Прахов скупо рассказал. В сорок третьем восстанавливали небольшой мост. Срок был дан малый, армейское начальство торопило, к утру надо было пропустить на передовую состав с солдатами и оружием. Сделали, а все-таки засомневались. Решили для проверки прогнать через мост паровоз с двумя теплушками. Поехали. Уже до середины добрались, как вдруг мост стал разъезжаться под колесами — видно, была в свое время какая-то скрытая поломка…

— Никто не погиб?

— Не без этого, — вздохнул Прахов.

— А ты как спасся, Александр Егорыч?

— Я в тамбуре стоял. И вдруг в воде оказался. Будто с катушки съехали. А паровоз оторвался, успел проскочить через мост.

— Товарищи! Комсомольца Прахова в числе других горемовцев наградили тогда за спасение многих людей, — сообщил Хохряков. — Чтобы сберечь воинский эшелон, они рисковали своей жизнью. А мост к утру восстановили.

Хохряков говорил, а сам всматривался в лица молодых. Пусть знают, пусть ценят…

— Иван Матвеич, а помнишь дубовый стол, под который ты от бомбежки прятался? — обратился кто-то к деду Кандыку.

Оказавшись в центре внимания, старый путеец не растерялся, сочинил такую историю, что стены тряского вагончика чуть не разлетелись от громового хохота.

— А где тот стол? Где стол-то? — допытывался Хохряков, впервые услышав такое.

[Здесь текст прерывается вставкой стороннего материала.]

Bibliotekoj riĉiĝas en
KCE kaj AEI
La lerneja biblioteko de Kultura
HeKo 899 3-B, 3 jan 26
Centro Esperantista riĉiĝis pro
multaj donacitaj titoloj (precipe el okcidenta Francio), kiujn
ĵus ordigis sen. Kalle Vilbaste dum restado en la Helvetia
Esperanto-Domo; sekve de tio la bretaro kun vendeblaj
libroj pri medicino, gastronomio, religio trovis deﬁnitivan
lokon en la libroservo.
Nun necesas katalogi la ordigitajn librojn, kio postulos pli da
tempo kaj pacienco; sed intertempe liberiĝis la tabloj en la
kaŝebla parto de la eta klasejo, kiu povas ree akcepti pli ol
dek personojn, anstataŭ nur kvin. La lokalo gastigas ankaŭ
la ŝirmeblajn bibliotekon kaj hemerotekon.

— Да ему уж в обед сто лет, а вроде опять с нами едет, — неопределенно ответили ему. — Вроде погрузили в теплушку.

Как сохранился этот стол из поездного имущества, которое не раз горело, разлеталось от бомб, оставалось в окружении — никто толком сказать не мог. Хохряков, как только приехал в тайгу, разыскал его и записал в своем дневнике:

«Ездит в поезде дубовый стол, чудом уцелевший от тех боевых времен. Кто знает, может, и вправду спас он тогда Ивана Кандыкова от вражеского осколка (угол-то у столешницы отколот, и вся она в глубоких щербинах), а Иван Матвеевич благодаря этому столу не сочтешь, сколько стальных рельсов уложил на земле. И хоть сейчас находится старый мастер на заслуженном отдыхе — не хочет прозябать в забвении. Думало руководство поезда оставить его в Айкашете отдыхать на покое, комнату ему с его старушкой Митрофановной дали — заплакал старик от горькой обиды, что оставляют его, а сами уезжают…»

Тут Хохряков поставил временно точку. Он был уверен: как только начнется в тайге кровное дело Ивана Матвеевича — укладка пути, — выйдет старый мастер на свежую насыпь и еще покажет молодежи, как надо работать.

На окне возле Хохрякова елозит по стеклу маленький комарик, звенит тонко-тонко. Хохряков задумчиво наблюдает за ним. Самый первый комарик, пока их не видать в тайге. И еще удивительно, что нет воробьев. Стоят дома, топятся печки, люди живут, хлеб жуют, а воробьев нет.

Наблюдая за комаром, Хохряков увидел за окном Петра Рослякова. Тот шел в распахнутой телогрейке, шапку сбил на затылок. То и дело поскальзывался на досках, разбросанных в самых топких местах, иной раз смешно отводил то одну, то другую длинную ногу в сторону и стоял так, пока не находил место, куда ступить.